What is needed >>
Go through the records line by line and work out how many lines hold the word "daily". Answer with the number only.

[Stored records]
# # # # # # #

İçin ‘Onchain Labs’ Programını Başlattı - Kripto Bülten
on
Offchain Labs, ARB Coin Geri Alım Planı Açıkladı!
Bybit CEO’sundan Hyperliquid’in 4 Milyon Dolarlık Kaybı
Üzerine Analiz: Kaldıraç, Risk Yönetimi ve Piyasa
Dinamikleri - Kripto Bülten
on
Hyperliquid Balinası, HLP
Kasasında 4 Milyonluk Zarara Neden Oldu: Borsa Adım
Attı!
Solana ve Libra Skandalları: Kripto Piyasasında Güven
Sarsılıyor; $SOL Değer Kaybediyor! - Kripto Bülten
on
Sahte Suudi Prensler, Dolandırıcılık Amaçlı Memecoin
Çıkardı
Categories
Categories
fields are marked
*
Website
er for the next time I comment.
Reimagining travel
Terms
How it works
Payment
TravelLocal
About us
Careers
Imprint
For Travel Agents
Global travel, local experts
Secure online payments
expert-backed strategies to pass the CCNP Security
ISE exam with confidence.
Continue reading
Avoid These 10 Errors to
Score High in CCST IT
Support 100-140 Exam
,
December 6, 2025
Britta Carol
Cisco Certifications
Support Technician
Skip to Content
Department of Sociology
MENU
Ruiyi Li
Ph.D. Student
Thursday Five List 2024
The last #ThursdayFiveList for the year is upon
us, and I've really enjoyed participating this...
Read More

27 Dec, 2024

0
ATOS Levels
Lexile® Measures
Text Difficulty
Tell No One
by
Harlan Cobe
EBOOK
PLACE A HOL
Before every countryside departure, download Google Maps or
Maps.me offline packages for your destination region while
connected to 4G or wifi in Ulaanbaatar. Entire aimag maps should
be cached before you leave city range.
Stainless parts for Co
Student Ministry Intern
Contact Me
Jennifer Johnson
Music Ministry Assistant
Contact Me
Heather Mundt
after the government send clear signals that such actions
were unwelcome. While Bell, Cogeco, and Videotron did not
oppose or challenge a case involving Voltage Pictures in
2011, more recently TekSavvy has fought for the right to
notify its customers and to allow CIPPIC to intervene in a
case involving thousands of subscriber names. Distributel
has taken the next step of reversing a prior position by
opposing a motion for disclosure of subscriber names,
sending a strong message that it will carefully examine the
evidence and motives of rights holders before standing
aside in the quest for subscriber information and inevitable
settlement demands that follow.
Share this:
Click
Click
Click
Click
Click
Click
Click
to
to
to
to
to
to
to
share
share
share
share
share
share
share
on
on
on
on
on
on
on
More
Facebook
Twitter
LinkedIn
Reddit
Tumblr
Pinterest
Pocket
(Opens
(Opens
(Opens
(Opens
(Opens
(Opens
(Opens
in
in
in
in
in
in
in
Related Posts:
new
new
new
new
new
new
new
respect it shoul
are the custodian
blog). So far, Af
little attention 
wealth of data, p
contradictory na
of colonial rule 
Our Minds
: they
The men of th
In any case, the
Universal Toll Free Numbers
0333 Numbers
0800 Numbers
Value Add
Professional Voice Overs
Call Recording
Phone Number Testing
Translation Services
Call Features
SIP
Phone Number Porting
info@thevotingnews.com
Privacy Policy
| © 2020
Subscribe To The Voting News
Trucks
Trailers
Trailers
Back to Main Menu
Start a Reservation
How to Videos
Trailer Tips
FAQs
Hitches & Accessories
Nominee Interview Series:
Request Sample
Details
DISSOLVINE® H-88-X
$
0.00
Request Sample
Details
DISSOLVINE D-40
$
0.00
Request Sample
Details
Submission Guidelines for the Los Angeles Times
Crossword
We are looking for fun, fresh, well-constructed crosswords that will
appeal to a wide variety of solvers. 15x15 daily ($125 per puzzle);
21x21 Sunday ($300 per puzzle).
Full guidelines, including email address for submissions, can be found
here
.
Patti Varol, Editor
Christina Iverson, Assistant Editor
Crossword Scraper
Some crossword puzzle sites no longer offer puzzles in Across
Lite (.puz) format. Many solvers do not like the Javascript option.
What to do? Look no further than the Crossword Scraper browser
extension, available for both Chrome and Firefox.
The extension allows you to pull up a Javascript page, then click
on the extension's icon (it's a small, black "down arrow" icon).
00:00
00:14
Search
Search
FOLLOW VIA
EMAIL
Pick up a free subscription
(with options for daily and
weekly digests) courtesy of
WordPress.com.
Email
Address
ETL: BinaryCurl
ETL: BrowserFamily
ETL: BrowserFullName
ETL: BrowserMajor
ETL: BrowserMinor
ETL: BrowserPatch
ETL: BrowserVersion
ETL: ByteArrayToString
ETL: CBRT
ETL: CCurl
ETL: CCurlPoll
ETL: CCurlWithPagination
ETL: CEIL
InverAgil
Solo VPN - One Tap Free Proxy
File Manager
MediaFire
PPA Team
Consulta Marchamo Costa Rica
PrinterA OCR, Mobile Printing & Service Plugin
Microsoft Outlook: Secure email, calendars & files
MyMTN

# # # # # # #

Completed exercise >>
2